Workers off-shore tend to make complex products on vast assembly lines in huge factories and do repetitive jobs for long shifts seven days a week. The workers live in dorms near the factory. They are not trained for multiple tasks, but remain in the same position for their working lives. Good working conditions, pay, safety and environmental controls are almost non-existent. That is what made the location so attractive for domestic industrialists, who pulled up stake and relocated to better industrial climes. All of these controls were eliminated when jobs left the domestic sphere for the foreign one. Given the current economic crisis and unemployment, few people can afford to go to college or university to upgrade their skill level in the domestic sphere. Those coming out of higher learning centers suddenly find themselves without work and a massive student loan debt they can't address. They could go to China, but the level of income is so low and the hours so long, they would have to work several lifetimes to pay off their student loans. Instead of going off-shore, which would cost plenty, they are forced instead into bankruptcy. It is impossible for a bank to foreclose on a higher education. The whole thing is a write off.
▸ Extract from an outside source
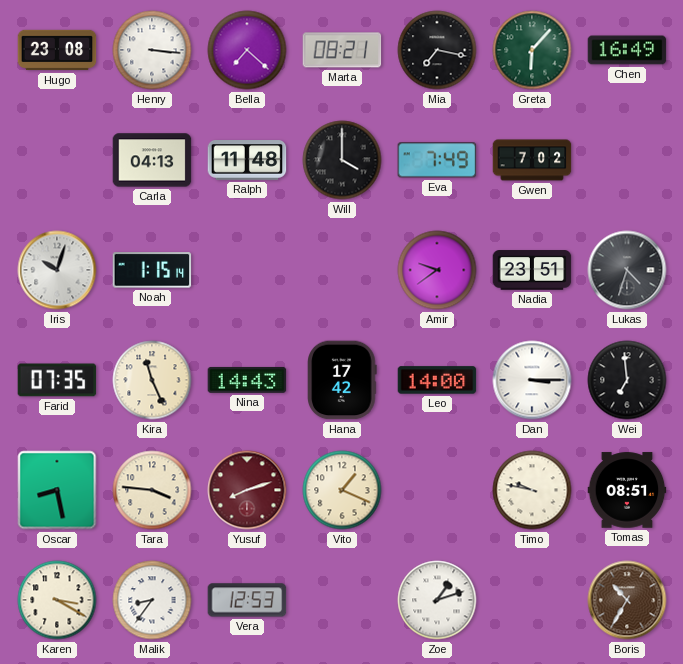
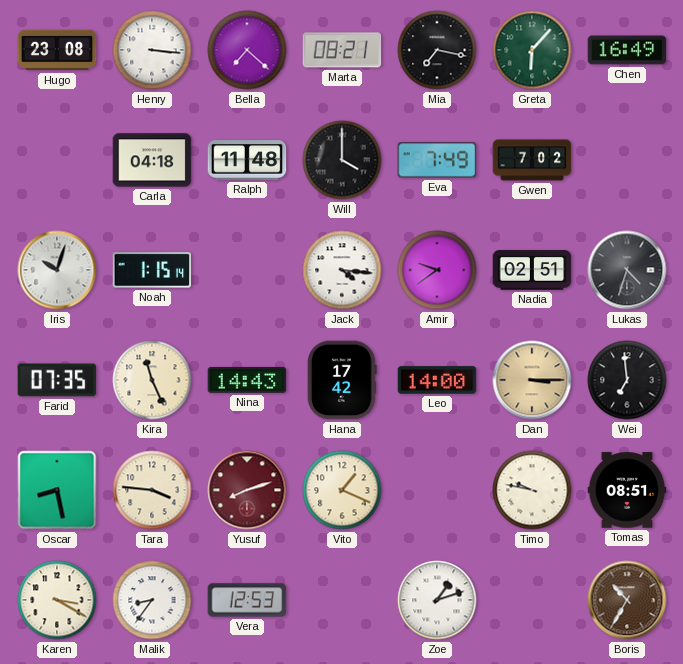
Carla: 04:13 -> 04:18
Jack: none -> 4:16
Nadia: 23:51 -> 02:51
Dan dial: white -> champagne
Considering where we have come from, what we have been, we now face the prospect of a neo-feudalist order in the advanced era of the 21st century. This was predicted by Daniel DeLeon late in the 19th century who called it industrial feudalism, where an ignorant mass of workers ran sophisticated manufacturing processes. There is no doubt that industrial feudalism exists in places like China's capitalist sector and draws its labour from peasants displaced from the land due to development, ironically of these self same manufacturing centers. The illiterate peasant goes straight from field to assembly line and is given just enough training to do a specific job. Being displaced from the land, they have nothing left to sell except their ability to labor and they do so in dirty, disgusting, dangerous jobs for long hours and very little pay. We have come full circle!

The imperial capitalist and the investments that is brought with him/her is bound in the foregoing description to be a recipe for maximizing profit. Cheaper goods are made and the consumerist cycle remains unbroken. A lot is risked in making such a move, but people in the domestic sphere who are ignorant of much of what is going on, creates a margin of safety. Emerging out of medieval feudalism we have gone a circuitous route and are arriving in a neo-feudalist age. Even the move to religion and away from science is a move away from knowledge toward faith and superstition. In an age of spectacular technological wonders, there is an emerging underclass of the illiterate and ignorant bred for one purpose and that is to consume.